Understanding these functions helps in solving problems involving angles and distances. All trigonometric functions are periodic and have specific properties within different intervals.

The sine and cosine functions have a special relationship due to their periodic nature and definitions. They are often analyzed and compared, especially within specific intervals such as \(0 < x < \frac{\pi}{2}\).In this interval:

• Both \(\sin x\) and \(\cos x\) lie between 0 and 1.
• Both functions are decreasing as their input values increase within this range.
• Usually, \(\sin x\) is less than \(x\)
• This relationship is crucial when comparing values like \(\cos(\sin x)\) and \(\cos x\)
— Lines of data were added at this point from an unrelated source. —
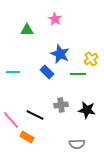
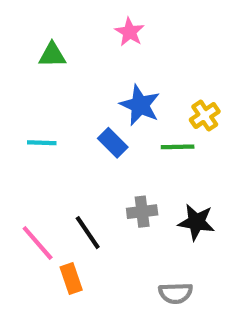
green triangle: (27, 30) -> (52, 55), moved
black line: (35, 115) -> (88, 233), turned 30
orange rectangle: (27, 137) -> (71, 278), turned 40

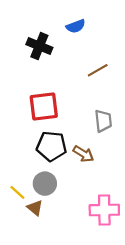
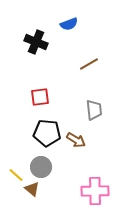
red square: (44, 107) -> (40, 97), size x0.7

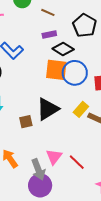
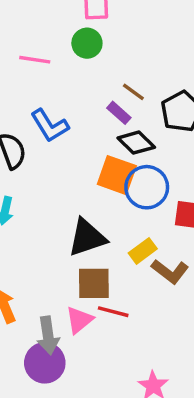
brown line: (48, 12) -> (133, 92), moved
purple rectangle: (49, 34) -> (119, 113), turned 40
brown square: (26, 122) -> (94, 283), moved, size x1.5
red line: (77, 162) -> (113, 312), moved, turned -42

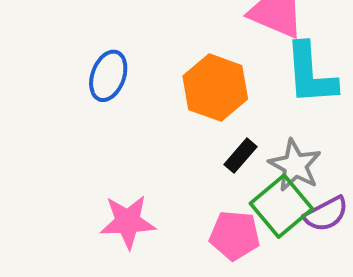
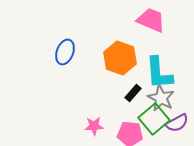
cyan L-shape: (311, 74) -> (159, 73), moved
pink star: (128, 222) -> (94, 126), moved, size x0.7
Exploring these relationships allows us to derive inequalities and solve equations, as seen in the given problem where \(\cos(\sin x)\) is compared with other expressions.

The JEE Main Mathematics syllabus covers a range of topics, including trigonometric inequalities, which is crucial for aspirants aiming to succeed in this demanding examination. This subject requires not only solving complex equations but also understanding and applying mathematical principles such as trigonometric functions.In trigonometric inequalities:

• Students need to be adept at handling functions like \(\sin\) and \(\cos\).
• Familiarity with their properties and transformations is essential.
• Being able to deduce relationships such as \(\cos(\sin x) > \cos x\) or \(\cos(\sin x) > \sin(\cos x)\) is often tested.

Mastering these concepts is vital for answering questions efficiently and accurately, thus improving one’s score in the examination. Practicing exercises similar to the problem provided enhances readiness for the range of questions presented in the JEE Main Mathematics section.